Exporting AI models on Android with XNNPACK and ExecuTorch

Bringing Native AI to Your Mobile Apps with ExecuTorch — part III

ExecuTorch is a new PyTorch-based framework that allows you to export your models to formats suitable for local deployments on devices such as smartphones or microcontrollers. This article will guide you through converting your PyTorch models into a format optimized for running on Android devices with good performance.

Check out our previous blog posts on this topic: [part I — Running models on IOS with CoreML using ExecuTorch]  [part II — Running models on Android using ExecuTorch] 🤖

Environment setup 🛠️

Follow the official ExecuTorch setup guide. We use ExecuTorch v0.3.0 with Python 3.10. Unless specified otherwise, run all code and commands from the ExecuTorch repository root.

⚠️ Keep in mind that the project is under heavy development and many interfaces will change in future releases.

Lowering the Model ⬇️

The process of converting a model involves several steps, referred to as “lowering” since each step brings us closer to the hardware level.

✅ TLDR We can divide lowering the model into 4 steps: 1. Export: Convert PyTorch code to an execution graph. 2. To Edge: Simplify the graph to core ATen operators. 3. Delegate: Offload some operations to optimized backends. 4. Serialize: Save the model as an ExecuTorch program.
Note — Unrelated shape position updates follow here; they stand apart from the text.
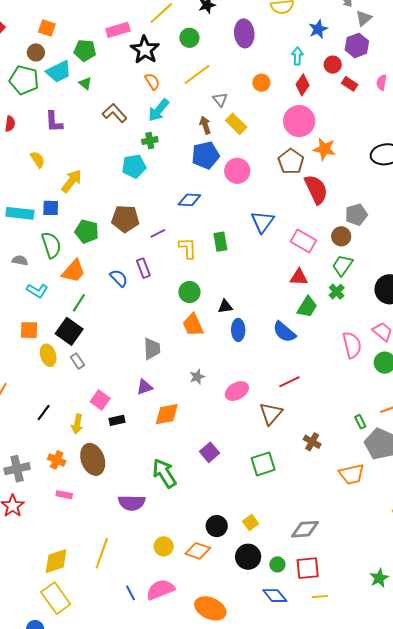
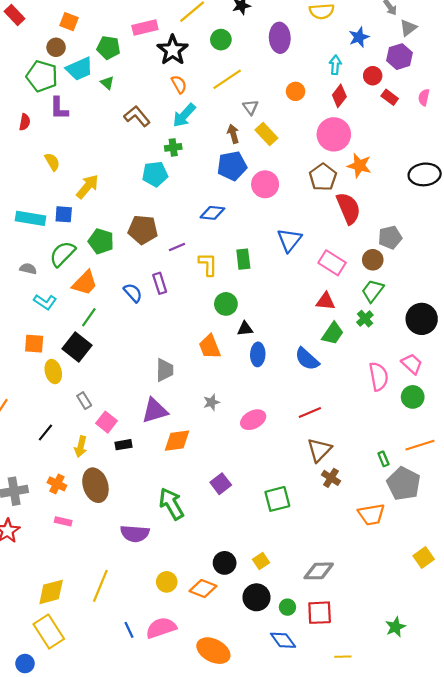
purple L-shape: (54, 122) -> (59, 108), moved
green semicircle: (51, 245) -> (62, 254), turned -120
green circle: (189, 292) -> (226, 304), moved
gray rectangle: (77, 361) -> (84, 401), moved
purple triangle: (145, 387) -> (155, 411), size x1.5
brown triangle: (271, 414) -> (319, 450), moved
yellow line: (320, 597) -> (343, 657), moved

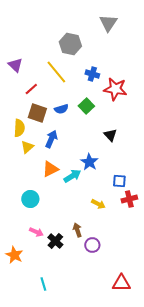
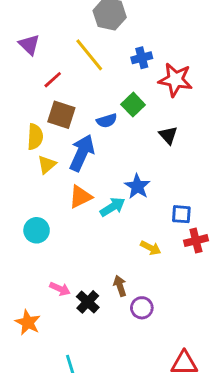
blue cross: (92, 74) -> (142, 58), turned -32
blue semicircle: (61, 109) -> (107, 121), moved
black triangle: (110, 135) -> (168, 135), moved
blue arrow: (51, 139) -> (82, 153), size x1.4
cyan circle: (30, 199) -> (37, 230), moved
In our specific case, we want to work with a style transfer model from the PyTorch examples repository. The model is a simple convolutional autoencoder. It has its quirks that we might notice during the export process — it is very often the case when working with models you will find on GitHub etc.

Start the process in Python with our model as torch.nn.Module. Load the weights and set them to eval mode.

import torch
from fast_neural_style.neural_style.transformer_net import TransformerNet

state_dict = torch.load("saved_models/candy.pth")
model = TransformerNet()
model.load_state_dict(state_dict)
model.eval()

1. Export

The first step is to convert the PyTorch program into an execution graph. This graph represents the model through operations like addition, multiplication, and convolution, rather than plain Python code.

To export the model, prepare example_inputs— a tuple of tensor inputs — and pass it to the export function.

from torch.export import export, ExportedProgram

example_inputs = (torch.randn(1, 3, 640, 640),)
exported_program: ExportedProgram = export(model, example_inputs)

print(exported_program)

The output shows the new graph representation. Each node corresponds to an operation, and its inputs, and includes a link back to the original Python code line that generated it. This is incredibly useful for debugging.

A few example lines from the output:

...

# File: /Users/woj/export_tut/examples/fast_neural_style/neural_style/transformer_net.py:53 in forward, code: out = self.conv2d(out)
conv2d_11: "f32[1, 128, 160, 160]" = torch.ops.aten.conv2d.default(pad_11, p_res5_conv1_conv2d_weight, p_res5_conv1_conv2d_bias);  pad_11 = p_res5_conv1_conv2d_weight = p_res5_conv1_conv2d_bias = None

# File: /Users/woj/export_tut/examples/fast_neural_style/neural_style/transformer_net.py:73 in forward, code: out = self.relu(self.in1(self.conv1(x)))
instance_norm_11: "f32[1, 128, 160, 160]" = torch.ops.aten.instance_norm.default(conv2d_11, p_res5_in1_weight, p_res5_in1_bias, None, None, True, 0.1, 1e-05, True);  conv2d_11 = p_res5_in1_weight = p_res5_in1_bias = None
relu_7: "f32[1, 128, 160, 160]" = torch.ops.aten.relu.default(instance_norm_11);  instance_norm_11 = None

...

2. To edge

Next, we convert the graph to a representation proper for edge devices — an Edge Dialect. During this step, operators are decomposed to core ATen operators. Each Input and output of the graph, each node, and all Scalar types are converted to Tensors.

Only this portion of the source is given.